Les experts en communication du risque considèrent ce concept de dose comme étant peu connu et mal compris du public en général. Cette méconnaissance pourrait être à la source du scepticisme qui entoure le niveau d’efficacité des mesures de protection autres que l’évacuation. Ceci a pour effet probable d’inciter le public et peut-être même les décideurs à considérer l’évacuation comme la seule mesure de protection valable.

L’évacuation

L’évacuation est certainement la mesure de protection adoptée le plus fréquemment par la majorité des gens. En théorie, et souvent en pratique, fuir la zone à risque assure la sécurité et une exposition minimale ou nulle. Dans bien des cas, il s’agit de la mesure de protection la plus simple, la plus sécuritaire et la plus facile à appliquer. Toutefois, dans d’autres circonstances et particulièrement dans des conditions où le panache couvre ou risque de couvrir un territoire vaste et densément peuplé, l’évacuation n’est pas nécessairement la meilleure mesure de protection à adopter1. Pour justifier l’évacuation, il faut considérer le délai disponible, c’est-à-dire le temps que mettra le nuage toxique à se diluer, en se déplaçant, jusqu’à atteindre des concentrations non dangereuses, et le mettre en relation avec le temps nécessaire pour déclencher l’alerte, mettre en branle le processus d’évacuation et se déplacer jusqu’à une zone sécuritaire. Il faut considérer les risques inhérents à l’ensemble des manœuvres qui constituent l’évacuation2 (risques d’accidents routiers, dépendance des gens peu ou non autonomes, contraintes dues à la météo et autres). Si le temps le permet et que les avantages supplantent les inconvénients, alors l’évacuation est souvent la mesure à favoriser.

La mise à l’abri

La mise à l’abri, aussi appelée confinement, consiste à s’isoler à l’intérieur d’un bâtiment et d’y rester durant toute la durée du passage du panache. Il s’agit ainsi de profiter de la protection passive du bâtiment. L’avantage principal de la mise à l’abri est la rapidité avec laquelle la mesure peut être mise en place. En général, on considère quatre niveaux possibles de mise à l’abri, chacun présentant des niveaux de préparation différents:

  • La mise à l’abri simple : cette mesure consiste à s’isoler à l’intérieur de la maison en fermant portes et fenêtres et en coupant toute ventilation mécanique.
  • La mise à l’abri active : à la mise à l’abri simple, s’ajoute la réduction des infiltrations d’air par des actions simples comme sceller les contours des fenêtres et des portes ou même les recouvrir de plastique.
  • La mise à l’abri planifiée : cette mesure consiste à préparer à l’avance la pièce de la maison dans laquelle les personnes se retrancheront lors d’un éventuel besoin de mise à l’abri.
  • La mise à l’abri en pression positive : cette mesure prévoit l’utilisation d’un ventilateur équipé d’un filtre spécialement conçu pour purifier l’air extérieur qui sert à maintenir une pression positive à l’intérieur de la pièce de façon à renverser le flot de l’air dans les points d’infiltration. Cette méthode est dispendieuse et surtout indiquée pour les lieux de mise à l’abri dans les industries à risque.

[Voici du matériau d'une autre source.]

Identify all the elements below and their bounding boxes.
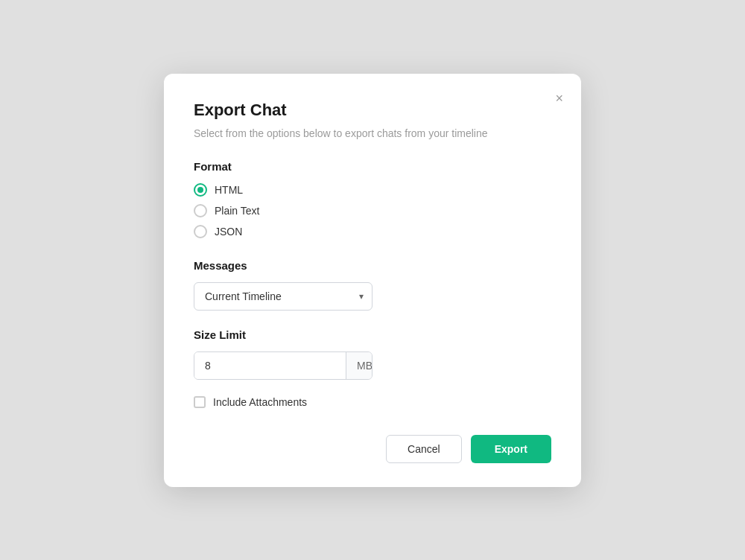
modal-subtitle: Select from the options below to export … <box>194 127 551 139</box>
format-radio-plaintext[interactable] <box>194 204 207 217</box>
size-limit-section-label: Size Limit <box>194 328 551 341</box>
export-chat-modal: × Export Chat Select from the options be… <box>164 74 581 487</box>
format-option-html[interactable]: HTML <box>194 183 551 197</box>
modal-title: Export Chat <box>194 101 551 120</box>
size-limit-input[interactable] <box>194 352 346 379</box>
include-attachments-label[interactable]: Include Attachments <box>194 396 551 408</box>
messages-section-label: Messages <box>194 259 551 272</box>
format-section: Format HTML Plain Text JSON <box>194 160 551 238</box>
size-unit-label: MB <box>346 352 372 379</box>
modal-footer: Cancel Export <box>194 435 551 463</box>
size-limit-input-wrapper: MB <box>194 351 372 380</box>
cancel-button[interactable]: Cancel <box>386 435 462 463</box>
format-option-json[interactable]: JSON <box>194 225 551 238</box>
modal-overlay: × Export Chat Select from the options be… <box>0 0 745 560</box>
format-section-label: Format <box>194 160 551 173</box>
messages-section: Messages Current Timeline All Messages L… <box>194 259 551 311</box>
messages-dropdown-wrapper: Current Timeline All Messages Last 7 Day… <box>194 282 372 311</box>
format-radio-json[interactable] <box>194 225 207 238</box>
format-radio-html[interactable] <box>194 183 207 197</box>
format-option-plaintext[interactable]: Plain Text <box>194 204 551 217</box>
format-label-html: HTML <box>215 184 243 196</box>
format-radio-group: HTML Plain Text JSON <box>194 183 551 238</box>
include-attachments-text: Include Attachments <box>213 396 307 408</box>
close-icon: × <box>555 92 563 105</box>
export-button[interactable]: Export <box>471 435 551 463</box>
close-button[interactable]: × <box>552 89 566 108</box>
format-label-plaintext: Plain Text <box>215 205 259 217</box>
size-limit-section: Size Limit MB <box>194 328 551 380</box>
format-label-json: JSON <box>215 226 242 238</box>
include-attachments-section: Include Attachments <box>194 396 551 408</box>
messages-dropdown[interactable]: Current Timeline All Messages Last 7 Day… <box>194 282 372 311</box>
include-attachments-checkbox[interactable] <box>194 396 206 408</box>
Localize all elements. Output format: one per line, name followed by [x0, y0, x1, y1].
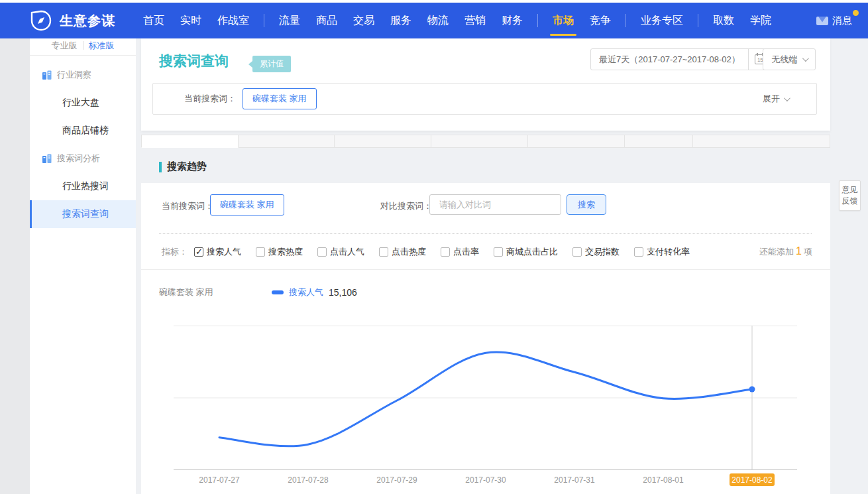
checkbox-icon — [441, 247, 450, 257]
checkbox-icon — [317, 247, 327, 257]
metric-label: 商城点击占比 — [506, 246, 558, 258]
messages-label: 消息 — [832, 15, 852, 27]
nav-item-service[interactable]: 服务 — [390, 3, 411, 38]
checkbox-icon — [572, 247, 582, 257]
query-controls-row: 当前搜索词： 碗碟套装 家用 对比搜索词： 搜索 — [141, 183, 830, 227]
terminal-select[interactable]: 无线端 — [763, 48, 816, 70]
nav-item-data-fetch[interactable]: 取数 — [713, 3, 734, 38]
nav-item-finance[interactable]: 财务 — [502, 3, 523, 38]
sidebar-section-label: 搜索词分析 — [57, 153, 100, 164]
compare-term-label: 对比搜索词： — [380, 200, 432, 212]
nav-item-business-zone[interactable]: 业务专区 — [641, 3, 683, 38]
page-title: 搜索词查询 — [159, 52, 229, 70]
legend-series-value: 15,106 — [329, 287, 357, 298]
tab[interactable] — [528, 135, 625, 148]
sycm-logo-icon — [30, 10, 52, 31]
metrics-label: 指标： — [162, 246, 188, 258]
nav-item-marketing[interactable]: 营销 — [464, 3, 486, 38]
metric-label: 搜索人气 — [207, 246, 241, 258]
trend-line-chart[interactable]: 2017-07-272017-07-282017-07-292017-07-30… — [174, 326, 797, 491]
cumulative-value-badge: 累计值 — [252, 56, 291, 72]
tab-active[interactable] — [141, 135, 239, 148]
remaining-count: 1 — [796, 245, 802, 257]
metric-label: 交易指数 — [585, 246, 620, 258]
tab[interactable] — [625, 135, 693, 148]
buildings-icon — [42, 154, 52, 163]
svg-text:2017-07-28: 2017-07-28 — [288, 475, 329, 485]
version-tab-standard[interactable]: 标准版 — [89, 40, 115, 52]
compare-term-input[interactable] — [439, 200, 556, 210]
tab[interactable] — [239, 135, 335, 148]
chevron-down-icon — [784, 95, 790, 101]
search-trend-card: 当前搜索词： 碗碟套装 家用 对比搜索词： 搜索 指标： 搜索人气 搜索热度 点… — [141, 183, 830, 494]
metric-checkbox-search-heat[interactable]: 搜索热度 — [256, 246, 303, 258]
metric-checkbox-click-heat[interactable]: 点击热度 — [379, 246, 426, 258]
sidebar-section-label: 行业洞察 — [57, 69, 91, 81]
metric-label: 点击人气 — [330, 246, 364, 258]
feedback-button[interactable]: 意见反馈 — [839, 180, 861, 211]
svg-text:2017-07-30: 2017-07-30 — [465, 475, 506, 485]
nav-item-traffic[interactable]: 流量 — [279, 3, 300, 38]
svg-text:2017-08-02: 2017-08-02 — [732, 475, 773, 485]
version-tab-pro[interactable]: 专业版 — [52, 40, 78, 52]
compare-term-input-wrap — [429, 194, 561, 215]
sidebar-item-hot-search-words[interactable]: 行业热搜词 — [30, 172, 136, 200]
current-term-chip[interactable]: 碗碟套装 家用 — [210, 194, 284, 216]
accent-bar — [159, 162, 162, 172]
nav-item-goods[interactable]: 商品 — [316, 3, 337, 38]
metric-checkbox-search-popularity[interactable]: 搜索人气 — [194, 246, 241, 258]
chart-legend-row: 碗碟套装 家用 搜索人气 15,106 — [141, 279, 830, 306]
page-header-card: 搜索词查询 累计值 最近7天（2017-07-27~2017-08-02） 15… — [141, 38, 830, 131]
nav-item-competition[interactable]: 竞争 — [590, 3, 611, 38]
metric-checkbox-pay-conversion[interactable]: 支付转化率 — [634, 246, 690, 258]
svg-text:2017-07-31: 2017-07-31 — [554, 475, 595, 485]
checkbox-icon — [379, 247, 388, 257]
current-term-box: 当前搜索词： 碗碟套装 家用 展开 — [152, 83, 817, 115]
brand-title[interactable]: 生意参谋 — [60, 12, 115, 30]
date-range-picker[interactable]: 最近7天（2017-07-27~2017-08-02） 15 — [590, 48, 773, 70]
expand-toggle[interactable]: 展开 — [763, 93, 788, 105]
buildings-icon — [42, 70, 52, 80]
result-tab-strip — [141, 135, 830, 148]
metric-checkbox-click-rate[interactable]: 点击率 — [441, 246, 479, 258]
sidebar-item-product-shop-ranking[interactable]: 商品店铺榜 — [30, 117, 136, 145]
current-term-label: 当前搜索词： — [162, 200, 213, 212]
checkbox-icon — [494, 247, 503, 257]
nav-divider — [537, 14, 538, 27]
top-nav: 生意参谋 首页 实时 作战室 流量 商品 交易 服务 物流 营销 财务 市场 竞… — [0, 3, 868, 38]
sidebar-section-industry-insight: 行业洞察 — [30, 61, 136, 89]
metric-label: 点击热度 — [392, 246, 426, 258]
date-range-text: 最近7天（2017-07-27~2017-08-02） — [591, 49, 748, 70]
nav-item-trade[interactable]: 交易 — [353, 3, 374, 38]
sidebar: 专业版 标准版 行业洞察 行业大盘 商品店铺榜 搜索词分析 — [30, 38, 136, 494]
expand-label: 展开 — [763, 93, 780, 105]
nav-divider — [264, 14, 264, 27]
current-term-label: 当前搜索词： — [184, 93, 236, 105]
tab[interactable] — [335, 135, 431, 148]
nav-item-academy[interactable]: 学院 — [750, 3, 771, 38]
svg-text:2017-07-29: 2017-07-29 — [376, 475, 417, 485]
chevron-down-icon — [802, 55, 808, 62]
tab[interactable] — [431, 135, 528, 148]
section-header-search-trend: 搜索趋势 — [159, 160, 207, 173]
search-button[interactable]: 搜索 — [567, 194, 606, 215]
metrics-row: 指标： 搜索人气 搜索热度 点击人气 点击热度 点击率 商城点击占比 交易指数 … — [141, 234, 830, 270]
sidebar-item-search-word-query[interactable]: 搜索词查询 — [30, 200, 136, 228]
version-switcher: 专业版 标准版 — [30, 38, 136, 56]
metric-checkbox-mall-click-share[interactable]: 商城点击占比 — [494, 246, 558, 258]
nav-item-market[interactable]: 市场 — [553, 3, 574, 38]
metric-checkbox-trade-index[interactable]: 交易指数 — [572, 246, 620, 258]
nav-item-home[interactable]: 首页 — [143, 3, 164, 38]
nav-item-realtime[interactable]: 实时 — [180, 3, 201, 38]
nav-item-warroom[interactable]: 作战室 — [217, 3, 249, 38]
checkbox-icon — [194, 247, 203, 257]
legend-series-name[interactable]: 搜索人气 — [289, 286, 323, 298]
metric-label: 点击率 — [453, 246, 479, 258]
nav-item-logistics[interactable]: 物流 — [427, 3, 449, 38]
tab[interactable] — [693, 135, 830, 148]
metric-checkbox-click-popularity[interactable]: 点击人气 — [317, 246, 364, 258]
current-term-chip[interactable]: 碗碟套装 家用 — [243, 88, 317, 109]
messages-button[interactable]: 消息 — [816, 15, 852, 27]
sidebar-item-industry-dashboard[interactable]: 行业大盘 — [30, 89, 136, 117]
nav-divider — [698, 14, 698, 27]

La mise à l’abri en milieu de travail diffère quelque peu de celle à domicile en ce sens qu’elle demande une planification plus élaborée étant donné quelle met en cause un plus grand nombre de personnes dans un même endroit et que le bâtiment est techniquement plus complexe en ce qui concerne les systèmes de ventilation, de climatisation et d’échange d’air3. Il est recommandé de répertorier et de marquer chacun des interrupteurs de ces systèmes et de planifier les procédures d’arrêt et de remise en marche. Il faut aussi maximiser la coopération de l’ensemble des employés, considérer la présence possible de visiteurs et de clients et procéder à des exercices périodiques4. Finalement, les pièces choisies pour recevoir l’ensemble du personnel et des visiteurs doivent être suffisamment volumineuses pour permettre un minimum de confort aux occupants. Une règle suggérée par AVERT’s5 consiste à déterminer la surface de la pièce (en pieds carrés) et de la diviser par 36. Le résultat correspond au nombre de personnes pouvant être accommodées dans la pièce pour une période de quelques heures (2-3 heures). Par exemple, selon ce modèle, une pièce de 10 par 18 pieds (180 pi.2) convient à 5 personnes.

Facteurs de protection

Le facteur de protection (FP) est un indice de la capacité d’une mesure de protection à diminuer la dose subie lors d’une exposition donnée. Il s’agit du rapport de la dose qui serait cumulée sans la mesure de protection sur la dose cumulée avec la mesure de protection. Un facteur de protection de 10 signifie que la mesure de protection permet de diminuer la dose à 1/10 de sa valeur initiale.

Des études réalisées par l’Institut de recherche en construction du Conseil national de recherches du Canada6 et par l’armée américaine au Aberdeen Proving Ground au Maryland7 ont permis de constater qu’en moyenne, les habitations étudiées avaient un taux d’infiltration d’air d’environ 0,3 échange d’air à l’heure.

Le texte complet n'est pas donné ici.